A collaborative team of Researchers from Lund University in Sweden and from Fudan University in China have been successful in designing a new structural organization using the potential solar cell material perovskite. The study reveals that solar cells increase in efficiency because of the ability of the material to self-organize by standing on edge.

The illustration shows sheets of perovskite, side view. The colored pattern represents perovskite and the grey lines symbolize the water-repelling surfaces. (Credit: Lund University)

Perovskite is a new and promising material in relation to solar cells. However, in its basic form, the material is highly sensitive to moisture. It just dissolves when it is in contact with water, and even regular humidity weakens the material within hours or minutes. Now, this Research team seems to have overcome that challenge.

We have succeeded in producing thin sheets with a water-repelling surface, making the whole construction much more stable. In addition, we have succeeded in orienting the sheets so as to obtain acceptable solar cells, with an efficiency of ten per cent.

Tönu Pullerits, Professor of Chemical Physics, Lund University

Tönu Pullerits envisions immense development potential for perovskite-based solar cells, because of the results of the current study.

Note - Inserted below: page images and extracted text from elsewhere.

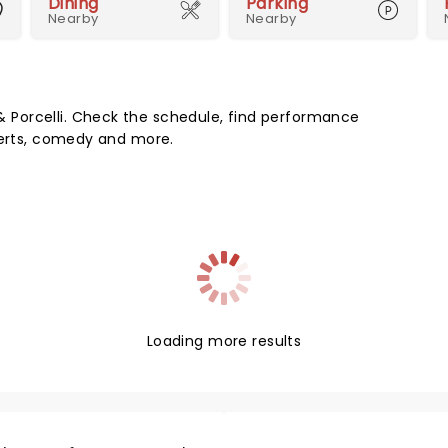
Dining
Parking
Nearby
Nearby
Porcelli. Check the schedule, find performance
certs, comedy and more.
Loading more results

The Researchers not only developed thin sheets out of the material to attain water-repelling surfaces but also found, to their surprise, that these perovskite sheets self-organized in a way that unmistakably increased efficiency.

As the sheets are very thin, they have to be layered on top of each other so that the absorption of sunlight is sufficient. There is a problem at this stage. The water-repelling surfaces do not allow electrons to flow freely within the material. It becomes hard for the electrons to jump from one sheet to another, which decreases efficiency in the solar cells.

The Researchers initially tested two diverse water-repelling surfaces. They anticipated that the first version would provide better results, allowing the electrons to jump more easily from one sheet to the next. Instead, the result was the opposite – the second version provided much better results. The Researchers were surprised and began to perform new experiments to understand why.

Here, our laser experiments were crucial. We could show that the sheets with the second surface material self-organised in such a way as to stand on edge instead of lying flat against one another.

Tönu Pullerits, Professor of Chemical Physics, Lund University

Due to the self-organizing structure of the sheets, the electrons were able to flow freely between the contacts, significantly raising the efficiency of converting the solar energy into electricity. Tönu Pullerits believes the result is an important step towards constructing stable and efficient solar cells out of perovskite.

Stability is a key issue for solar cells.

Tönu Pullerits, Professor of Chemical Physics, Lund University

The present study is a partnership between Lund University and Fudan University in Shanghai. Recently, the study was published in the Advanced Energy Materials journal.